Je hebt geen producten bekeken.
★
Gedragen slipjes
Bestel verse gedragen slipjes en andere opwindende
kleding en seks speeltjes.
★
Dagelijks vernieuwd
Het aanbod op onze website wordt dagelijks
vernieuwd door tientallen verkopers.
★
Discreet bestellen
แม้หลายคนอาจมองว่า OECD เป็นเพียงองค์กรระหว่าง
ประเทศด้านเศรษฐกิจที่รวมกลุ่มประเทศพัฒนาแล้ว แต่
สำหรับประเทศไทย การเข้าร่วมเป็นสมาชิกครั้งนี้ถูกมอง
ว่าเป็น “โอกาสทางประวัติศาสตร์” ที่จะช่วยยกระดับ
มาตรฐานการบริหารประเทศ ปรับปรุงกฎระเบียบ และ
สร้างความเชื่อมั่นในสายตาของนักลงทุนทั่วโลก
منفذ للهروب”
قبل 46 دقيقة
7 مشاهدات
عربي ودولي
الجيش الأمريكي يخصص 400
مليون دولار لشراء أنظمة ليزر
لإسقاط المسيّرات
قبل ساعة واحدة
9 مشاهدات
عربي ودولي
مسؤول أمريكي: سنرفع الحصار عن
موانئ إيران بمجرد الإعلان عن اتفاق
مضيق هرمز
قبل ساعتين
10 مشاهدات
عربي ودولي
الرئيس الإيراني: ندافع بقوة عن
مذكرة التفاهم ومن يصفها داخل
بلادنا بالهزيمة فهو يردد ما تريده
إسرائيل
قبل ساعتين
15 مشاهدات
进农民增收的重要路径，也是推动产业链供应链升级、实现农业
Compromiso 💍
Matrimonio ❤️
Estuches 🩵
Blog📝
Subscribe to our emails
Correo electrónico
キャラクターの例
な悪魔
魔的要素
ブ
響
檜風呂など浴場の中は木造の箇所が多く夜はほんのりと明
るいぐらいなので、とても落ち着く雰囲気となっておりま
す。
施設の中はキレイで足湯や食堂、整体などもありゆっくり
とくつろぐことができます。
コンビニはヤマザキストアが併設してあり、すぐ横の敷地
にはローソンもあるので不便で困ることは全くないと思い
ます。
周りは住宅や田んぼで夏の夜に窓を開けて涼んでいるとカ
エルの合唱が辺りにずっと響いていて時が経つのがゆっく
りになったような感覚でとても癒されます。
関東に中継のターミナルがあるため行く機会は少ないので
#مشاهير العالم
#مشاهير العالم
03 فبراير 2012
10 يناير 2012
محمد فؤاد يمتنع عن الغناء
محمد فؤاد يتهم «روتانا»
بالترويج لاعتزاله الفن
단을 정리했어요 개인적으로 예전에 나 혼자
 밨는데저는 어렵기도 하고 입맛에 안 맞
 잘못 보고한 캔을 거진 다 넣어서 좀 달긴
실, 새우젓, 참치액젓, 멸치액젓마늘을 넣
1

==

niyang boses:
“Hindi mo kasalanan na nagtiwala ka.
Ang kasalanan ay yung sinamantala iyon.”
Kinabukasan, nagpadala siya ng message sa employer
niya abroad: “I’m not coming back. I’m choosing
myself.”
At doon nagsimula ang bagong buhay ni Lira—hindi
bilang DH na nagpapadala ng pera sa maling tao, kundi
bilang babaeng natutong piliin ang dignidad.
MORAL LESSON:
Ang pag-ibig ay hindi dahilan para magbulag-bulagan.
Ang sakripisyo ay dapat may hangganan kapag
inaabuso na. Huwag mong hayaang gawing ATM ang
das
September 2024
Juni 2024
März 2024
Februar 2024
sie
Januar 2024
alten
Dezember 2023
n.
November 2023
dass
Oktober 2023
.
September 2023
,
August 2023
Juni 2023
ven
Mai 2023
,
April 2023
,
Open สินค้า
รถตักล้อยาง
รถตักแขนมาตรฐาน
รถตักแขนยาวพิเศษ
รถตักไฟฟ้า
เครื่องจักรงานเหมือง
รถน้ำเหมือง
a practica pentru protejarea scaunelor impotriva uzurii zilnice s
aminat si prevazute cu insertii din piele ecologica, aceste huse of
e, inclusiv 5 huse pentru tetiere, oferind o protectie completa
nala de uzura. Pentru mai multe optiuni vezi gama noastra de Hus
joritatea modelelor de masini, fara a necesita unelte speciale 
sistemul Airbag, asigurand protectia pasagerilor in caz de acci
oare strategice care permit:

:: Task prompt ::
A single number is required: the count of lines in the material above that contain the word "slipjes".

:: Exercise response ::
2